Indonesia dewasa ini sedang mengalami krisis multi dimensional sebagai wujud nyata dari keterpurukan jati diri bangsa Indonesia adalah anarkisme, konflik horisontal, korupsi, kerusakan lingkungan hidup dan disintergasi bangsa. Bahkan krisis ekonomi yang tidak kunjung henti yang berdampak pula pada krisis sosial dan politik, pada perkembangannya justru akan menyulitkan upaya pemilihan ekonomi. Konflik horizontal dan vertikal yang terjadi dalam kehidupan sosial bisa saja merupakan salah satu akibat dari semua krisis yang terjadi, yang tentu akan melahirkan disintergasi bangsa. Apalagi bila melihat bangsa Indonesia merupakan bangsa yang plural seperti beragamnya suku, budaya daerah, agama, dan berbagai aspek politik lainnya, serta kondisi geografis negara kepulauan yang tersebar. Semua ini mengandung potensi konflik (latent Social conflit) yang dapat merugikan dan menggangu persatuan dan kesatuan bangsa. Krisis yang dialami bangsa Indonesia tersebut akan semakin parah jika Indonesia tidak memiliki tiang yaitu sebuah karakter bangsa.
Lalu, karakter seperti apakah yang diperlukan Indonesia sekarang? Pendidikan merupakan sarana dalam usaha menumbuhkan karakter bangsa Indonesia, sudah sejak lama Indonesia telah mempunyai konsep pendidikan karakter diantaranya berbagai program pendidikan dan pengajaran mengenai Budi Pekerti, Pendidikan Pancasila dan Kewargaan Negara (PPKN), Pendidikan Moral Pancasila (PMP), Pedoman Penghayatan dan Pengamalan Pancasila (P4), meskipun saya hanya menikmati program PPKN namun kenyataannya sampai sekarang belum mencapai hasil yang optimal, mungkin karena program pendidikan dan pengajaran tersebut terkesan adanya sebuah pemaksaan mengenai konsep yang sekularistik dan kurang seriusnya aspek pengalaman. Sebenarnya bagi saya dalam pendidikan karakter hanya memerlukan contoh dan sebuah keteladanan.
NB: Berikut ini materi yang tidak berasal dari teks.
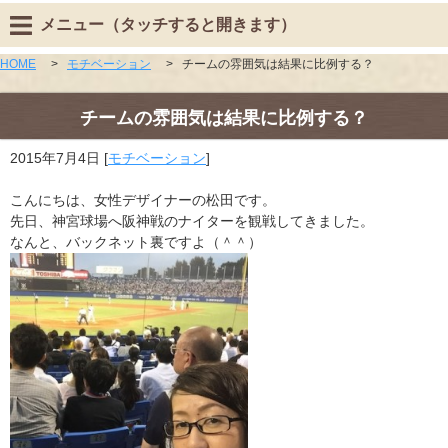
メニュー（タッチすると開きます）
HOME
>
モチベーション
>
チームの雰囲気は結果に比例する？
チームの雰囲気は結果に比例する？
2015年7月4日
[
モチベーション
]
こんにちは、女性デザイナーの松田です。
先日、神宮球場へ阪神戦のナイターを観戦してきました。
なんと、バックネット裏ですよ（＾＾）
Sebagai contoh, bahwa kesuksesan Cina sekarang ternyata merupakan hasil dari penerapan pendidikan karakter sejak awal tahun 1980-an. Pendidikan karakter bagi Cina harus melalui proses knowing the good loving the good and acting the good yakni, suatu proses pendidikan yang melibatkan aspek kognitif, emosi, dan fisik, sehingga bisa terukir menjadi habit of the mind heart and hand. Bahkan Pemimpin Cina, Deng Xiaoping, pada tahun 1985 juga mencanangkan pentingnya pendidikan karakter: Throughout the reform of the education system, it is imperative to bear in mind that reeform is for the fundamental purpose of turning every citizen into a man or woman of charcter and cultivating more constructive members of society.
Tanpa sebuah karakter akan terlihat bahwa suatu bangsa tidak mempunyai identitas, mungkinkah hal ini yang terjadi pada Indonesia sekarang? Melalui pendidikan karakter tanpa adanya sebuah kesan pemaksaan dan pengalaman yang lebih diutamakan Indonesia mungkin saja akan menumbuhkan dan membangun karakter bangsanya, karena karakter inilah yang nantinya menjadi tiang utama jati diri bangsa Indonesia.